Police have charged four teenagers in connection with last week's fire at the only school in Eabametoong First Nation in northwestern Ontario.
Initially, two youths, 14 and 17, were arrested following the incident, which was determined to be consistent with arson, but no charges were laid at that time.
In a news release Monday afternoon, the Nishnawbe Aski Police Service (NAPS) noted that four teenagers — a female, 13, and three males ages 13, 14 and 17 — were each charged with:
Arson, disregard for human life.
Arson, damage to property.
Mischief over $5,000.
Possession of incendiary material.
The 17-year-old also faces charges of possession of break-in instruments and assaulting a peace officer.
None of the youths can be released under provisions of the Youth Criminal Justice Act.
Eabametoong is a remote fly-in community of 1,600 people about 360 kilometres north of Thunder Bay.
Chief Solomon Atlookan and his council said in a statement last week that the fire "will deprive approximately 299 students from junior kindergarten to Grade 9 of an education," and that the community was working with various provincial, federal and Indigenous organizations to set up virtual education so the students can continue learning.
Police say the four teenagers were taken into custody and are set to appear in court Tuesday.
The investigation is ongoing, says the NAPS.
This is the second arson the community has faced in under a year. In July, a fire at the water treatment plant forced a community evacuation, which lasted about three weeks.
Raising money to rebuild
A fundraiser page, called "Achieving the Dream Through Education," has been set up by Matawa First Nations Management through Canada Helps to assist the community in rebuilding its school. The page has been shared on social media by a number of First Nations leaders and groups, including the Sioux Lookout First Nations Health Authority.

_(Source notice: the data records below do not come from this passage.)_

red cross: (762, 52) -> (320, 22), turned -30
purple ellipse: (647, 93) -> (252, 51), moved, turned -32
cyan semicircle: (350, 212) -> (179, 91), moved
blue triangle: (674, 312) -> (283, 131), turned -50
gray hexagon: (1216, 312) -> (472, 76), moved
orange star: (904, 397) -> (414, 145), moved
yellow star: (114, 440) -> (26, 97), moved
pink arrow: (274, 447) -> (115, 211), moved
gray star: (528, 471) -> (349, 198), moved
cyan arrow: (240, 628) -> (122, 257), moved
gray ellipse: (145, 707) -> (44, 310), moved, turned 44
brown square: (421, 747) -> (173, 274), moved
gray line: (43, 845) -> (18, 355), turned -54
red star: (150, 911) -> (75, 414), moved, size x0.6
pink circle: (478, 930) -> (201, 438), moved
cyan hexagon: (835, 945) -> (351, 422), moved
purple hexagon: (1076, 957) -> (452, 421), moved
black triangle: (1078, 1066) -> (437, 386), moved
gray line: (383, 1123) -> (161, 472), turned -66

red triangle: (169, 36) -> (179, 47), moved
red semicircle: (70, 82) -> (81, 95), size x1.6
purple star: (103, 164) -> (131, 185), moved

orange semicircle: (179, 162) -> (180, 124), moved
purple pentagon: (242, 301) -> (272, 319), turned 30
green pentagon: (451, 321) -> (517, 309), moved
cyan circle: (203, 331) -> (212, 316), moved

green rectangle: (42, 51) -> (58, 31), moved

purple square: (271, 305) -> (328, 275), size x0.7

"On Jan. 25, 2024, Eabametoong First Nation experienced the devastating loss of their school from a raging fire. Their school was the safe haven for most of the youth and children. The students have seen all of their beloved school supplies, cultural and land-based supplies, and years of memories burn," it says.
Greg Rickford, Ontario's Indigenous affairs minister, told CBC News last week that the province is supporting the community by:
Providing any additional resources or personnel from the province to keep the area safe.
Supporting any investigations into the cause of the fire.
Helping co-ordinate support for children who have lost their school.